Action item ::
From the first line to the last, set down the data exactly as given.

Data supplied ::

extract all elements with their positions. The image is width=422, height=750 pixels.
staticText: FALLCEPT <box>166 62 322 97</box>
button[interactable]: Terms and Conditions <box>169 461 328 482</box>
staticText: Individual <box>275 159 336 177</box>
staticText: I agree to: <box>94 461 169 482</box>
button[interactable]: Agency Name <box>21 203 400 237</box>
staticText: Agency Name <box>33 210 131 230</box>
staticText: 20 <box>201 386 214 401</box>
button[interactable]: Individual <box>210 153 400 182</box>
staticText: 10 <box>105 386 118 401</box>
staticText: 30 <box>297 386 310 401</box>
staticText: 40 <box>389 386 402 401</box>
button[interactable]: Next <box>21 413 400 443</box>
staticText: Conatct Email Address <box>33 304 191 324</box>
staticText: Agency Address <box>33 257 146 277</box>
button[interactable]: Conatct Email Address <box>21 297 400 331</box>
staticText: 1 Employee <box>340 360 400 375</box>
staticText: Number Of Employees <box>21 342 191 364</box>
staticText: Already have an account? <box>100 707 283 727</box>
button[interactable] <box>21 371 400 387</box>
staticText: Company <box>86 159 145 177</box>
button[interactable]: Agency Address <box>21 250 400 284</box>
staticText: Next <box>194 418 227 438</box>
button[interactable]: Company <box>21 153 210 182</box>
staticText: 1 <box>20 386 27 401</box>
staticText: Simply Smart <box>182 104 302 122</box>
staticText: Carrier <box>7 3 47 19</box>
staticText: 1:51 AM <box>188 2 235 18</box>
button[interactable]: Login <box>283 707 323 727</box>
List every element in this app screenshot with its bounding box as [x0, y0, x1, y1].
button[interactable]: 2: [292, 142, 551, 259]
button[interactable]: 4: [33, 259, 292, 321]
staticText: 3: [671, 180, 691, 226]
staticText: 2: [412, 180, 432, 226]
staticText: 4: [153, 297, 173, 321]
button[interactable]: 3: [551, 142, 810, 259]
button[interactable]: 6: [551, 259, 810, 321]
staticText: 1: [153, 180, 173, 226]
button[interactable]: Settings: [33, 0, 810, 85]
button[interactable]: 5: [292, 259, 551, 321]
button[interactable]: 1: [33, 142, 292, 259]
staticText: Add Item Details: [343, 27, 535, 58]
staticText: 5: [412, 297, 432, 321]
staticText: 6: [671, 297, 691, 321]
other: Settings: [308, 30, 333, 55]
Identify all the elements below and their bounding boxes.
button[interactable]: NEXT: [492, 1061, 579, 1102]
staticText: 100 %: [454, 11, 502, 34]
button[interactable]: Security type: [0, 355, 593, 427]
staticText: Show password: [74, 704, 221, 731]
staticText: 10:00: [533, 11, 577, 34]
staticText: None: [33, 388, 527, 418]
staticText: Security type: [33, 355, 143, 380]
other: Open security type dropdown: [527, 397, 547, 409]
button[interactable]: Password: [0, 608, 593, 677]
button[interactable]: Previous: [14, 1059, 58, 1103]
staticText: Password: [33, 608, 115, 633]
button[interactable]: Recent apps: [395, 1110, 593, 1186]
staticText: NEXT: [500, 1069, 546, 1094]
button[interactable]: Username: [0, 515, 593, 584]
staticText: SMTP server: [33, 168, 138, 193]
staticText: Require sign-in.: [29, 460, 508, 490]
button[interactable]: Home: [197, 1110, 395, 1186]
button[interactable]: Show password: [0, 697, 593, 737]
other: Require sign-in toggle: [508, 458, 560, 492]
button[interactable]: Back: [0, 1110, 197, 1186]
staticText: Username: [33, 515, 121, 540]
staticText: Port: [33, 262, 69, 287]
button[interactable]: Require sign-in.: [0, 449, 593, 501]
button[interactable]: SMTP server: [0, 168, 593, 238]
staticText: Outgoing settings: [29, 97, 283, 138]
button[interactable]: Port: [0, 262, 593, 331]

Written solution ::
extract all elements with their positions. The image is width=422, height=750 pixels.
staticText: FALLCEPT <box>166 62 322 97</box>
button[interactable]: Terms and Conditions <box>169 461 328 482</box>
staticText: Individual <box>275 159 336 177</box>
staticText: I agree to: <box>94 461 169 482</box>
button[interactable]: Agency Name <box>21 203 400 237</box>
staticText: Agency Name <box>33 210 131 230</box>
staticText: 20 <box>201 386 214 401</box>
button[interactable]: Individual <box>210 153 400 182</box>
staticText: 10 <box>105 386 118 401</box>
staticText: 30 <box>297 386 310 401</box>
staticText: 40 <box>389 386 402 401</box>
button[interactable]: Next <box>21 413 400 443</box>
staticText: Conatct Email Address <box>33 304 191 324</box>
staticText: Agency Address <box>33 257 146 277</box>
button[interactable]: Conatct Email Address <box>21 297 400 331</box>
staticText: 1 Employee <box>340 360 400 375</box>
staticText: Number Of Employees <box>21 342 191 364</box>
staticText: Already have an account? <box>100 707 283 727</box>
button[interactable] <box>21 371 400 387</box>
staticText: Company <box>86 159 145 177</box>
button[interactable]: Agency Address <box>21 250 400 284</box>
staticText: Next <box>194 418 227 438</box>
button[interactable]: Company <box>21 153 210 182</box>
staticText: 1 <box>20 386 27 401</box>
staticText: Simply Smart <box>182 104 302 122</box>
staticText: Carrier <box>7 3 47 19</box>
staticText: 1:51 AM <box>188 2 235 18</box>
button[interactable]: Login <box>283 707 323 727</box>
List every element in this app screenshot with its bounding box as [x0, y0, x1, y1].
button[interactable]: 2: [292, 142, 551, 259]
button[interactable]: 4: [33, 259, 292, 321]
staticText: 3: [671, 180, 691, 226]
staticText: 2: [412, 180, 432, 226]
staticText: 4: [153, 297, 173, 321]
button[interactable]: 3: [551, 142, 810, 259]
button[interactable]: 6: [551, 259, 810, 321]
staticText: 1: [153, 180, 173, 226]
button[interactable]: Settings: [33, 0, 810, 85]
button[interactable]: 5: [292, 259, 551, 321]
button[interactable]: 1: [33, 142, 292, 259]
staticText: Add Item Details: [343, 27, 535, 58]
staticText: 5: [412, 297, 432, 321]
staticText: 6: [671, 297, 691, 321]
other: Settings: [308, 30, 333, 55]
Identify all the elements below and their bounding boxes.
button[interactable]: NEXT: [492, 1061, 579, 1102]
staticText: 100 %: [454, 11, 502, 34]
button[interactable]: Security type: [0, 355, 593, 427]
staticText: Show password: [74, 704, 221, 731]
staticText: 10:00: [533, 11, 577, 34]
staticText: None: [33, 388, 527, 418]
staticText: Security type: [33, 355, 143, 380]
other: Open security type dropdown: [527, 397, 547, 409]
button[interactable]: Password: [0, 608, 593, 677]
button[interactable]: Previous: [14, 1059, 58, 1103]
staticText: Password: [33, 608, 115, 633]
button[interactable]: Recent apps: [395, 1110, 593, 1186]
staticText: NEXT: [500, 1069, 546, 1094]
button[interactable]: Username: [0, 515, 593, 584]
staticText: SMTP server: [33, 168, 138, 193]
staticText: Require sign-in.: [29, 460, 508, 490]
button[interactable]: Home: [197, 1110, 395, 1186]
button[interactable]: Show password: [0, 697, 593, 737]
other: Require sign-in toggle: [508, 458, 560, 492]
button[interactable]: Back: [0, 1110, 197, 1186]
staticText: Username: [33, 515, 121, 540]
staticText: Port: [33, 262, 69, 287]
button[interactable]: Require sign-in.: [0, 449, 593, 501]
button[interactable]: SMTP server: [0, 168, 593, 238]
staticText: Outgoing settings: [29, 97, 283, 138]
button[interactable]: Port: [0, 262, 593, 331]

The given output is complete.